EXERCISE DETAILS:
Output only the line that contains "Mobile App Download (852, 101)" and the lines after it, all verbatim, through the last one below.

(Dataset excerpts)
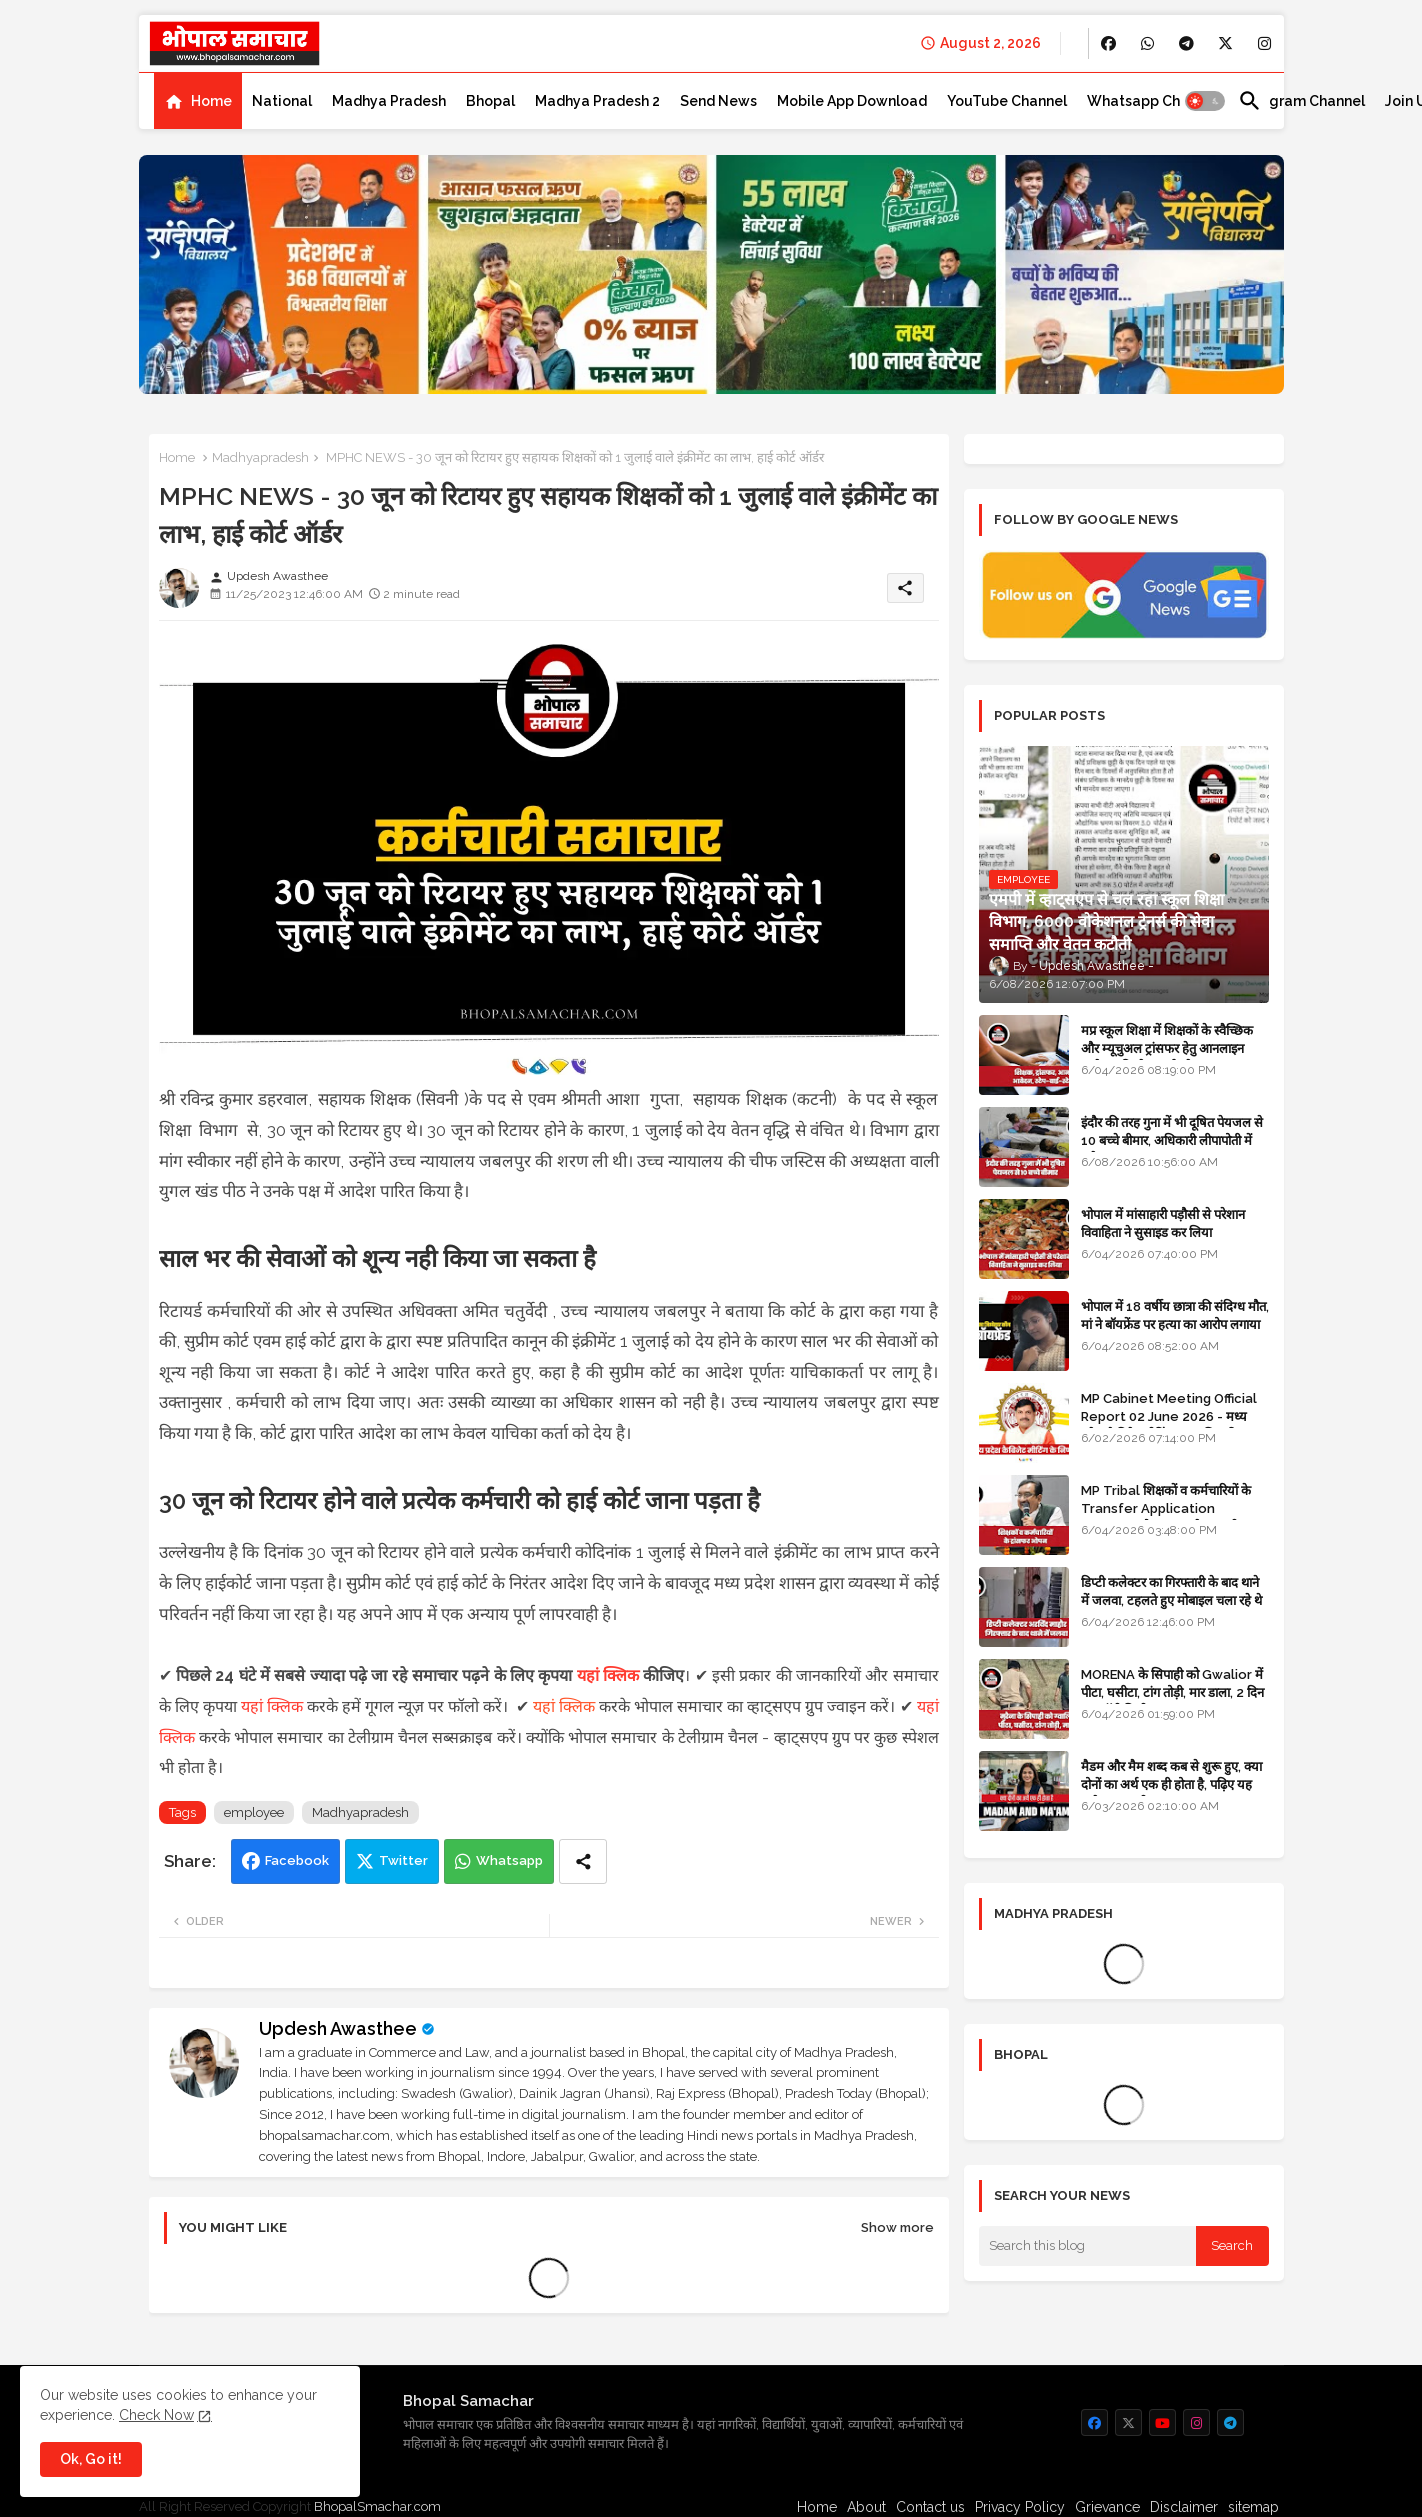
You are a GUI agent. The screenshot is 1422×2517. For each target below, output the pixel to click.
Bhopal (490, 101)
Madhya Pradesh (389, 101)
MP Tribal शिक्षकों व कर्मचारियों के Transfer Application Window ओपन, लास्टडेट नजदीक (1166, 1508)
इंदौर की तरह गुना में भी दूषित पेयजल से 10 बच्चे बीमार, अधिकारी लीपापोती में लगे (1172, 1140)
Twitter (403, 1860)
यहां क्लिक (608, 1675)
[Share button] (583, 1861)
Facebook (297, 1860)
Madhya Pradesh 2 (597, 101)
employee (254, 1812)
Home (211, 101)
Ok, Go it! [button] (91, 2459)
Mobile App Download (852, 101)
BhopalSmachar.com (377, 2506)
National (282, 101)
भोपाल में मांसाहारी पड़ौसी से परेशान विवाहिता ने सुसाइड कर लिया (1163, 1223)
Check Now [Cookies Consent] (156, 2415)
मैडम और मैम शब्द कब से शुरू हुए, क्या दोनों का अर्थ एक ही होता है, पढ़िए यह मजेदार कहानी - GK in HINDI (1171, 1784)
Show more (897, 2227)
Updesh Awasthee (338, 2028)
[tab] (198, 101)
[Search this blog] (1088, 2246)
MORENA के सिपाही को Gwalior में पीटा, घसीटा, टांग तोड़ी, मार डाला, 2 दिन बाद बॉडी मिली (1172, 1692)
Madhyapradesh (260, 457)
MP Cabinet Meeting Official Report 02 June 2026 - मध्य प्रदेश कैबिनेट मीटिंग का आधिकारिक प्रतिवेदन (1169, 1426)
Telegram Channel (1301, 101)
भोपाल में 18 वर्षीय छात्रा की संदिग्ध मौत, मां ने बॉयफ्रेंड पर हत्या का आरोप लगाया (1175, 1315)
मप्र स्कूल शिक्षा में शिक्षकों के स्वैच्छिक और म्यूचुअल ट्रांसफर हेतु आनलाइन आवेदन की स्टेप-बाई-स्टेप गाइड (1167, 1048)
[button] (1205, 101)
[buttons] (1108, 43)
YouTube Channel (1007, 101)
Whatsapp (509, 1860)
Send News (718, 101)
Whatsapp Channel (1152, 101)
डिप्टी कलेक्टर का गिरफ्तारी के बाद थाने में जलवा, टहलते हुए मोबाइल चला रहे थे (1171, 1591)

SOLUTION FOR THIS PROBLEM:
Mobile App Download (852, 101)
BhopalSmachar.com (377, 2506)
National (282, 101)
भोपाल में मांसाहारी पड़ौसी से परेशान विवाहिता ने सुसाइड कर लिया (1163, 1223)
Check Now [Cookies Consent] (156, 2415)
मैडम और मैम शब्द कब से शुरू हुए, क्या दोनों का अर्थ एक ही होता है, पढ़िए यह मजेदार कहानी - GK in HINDI (1171, 1784)
Show more (897, 2227)
Updesh Awasthee (338, 2028)
[tab] (198, 101)
[Search this blog] (1088, 2246)
MORENA के सिपाही को Gwalior में पीटा, घसीटा, टांग तोड़ी, मार डाला, 2 दिन बाद बॉडी मिली (1172, 1692)
Madhyapradesh (260, 457)
MP Cabinet Meeting Official Report 02 June 2026 - मध्य प्रदेश कैबिनेट मीटिंग का आधिकारिक प्रतिवेदन (1169, 1426)
Telegram Channel (1301, 101)
भोपाल में 18 वर्षीय छात्रा की संदिग्ध मौत, मां ने बॉयफ्रेंड पर हत्या का आरोप लगाया (1175, 1315)
मप्र स्कूल शिक्षा में शिक्षकों के स्वैच्छिक और म्यूचुअल ट्रांसफर हेतु आनलाइन आवेदन की स्टेप-बाई-स्टेप गाइड (1167, 1048)
[button] (1205, 101)
[buttons] (1108, 43)
YouTube Channel (1007, 101)
Whatsapp (509, 1860)
Send News (718, 101)
Whatsapp Channel (1152, 101)
डिप्टी कलेक्टर का गिरफ्तारी के बाद थाने में जलवा, टहलते हुए मोबाइल चला रहे थे (1171, 1591)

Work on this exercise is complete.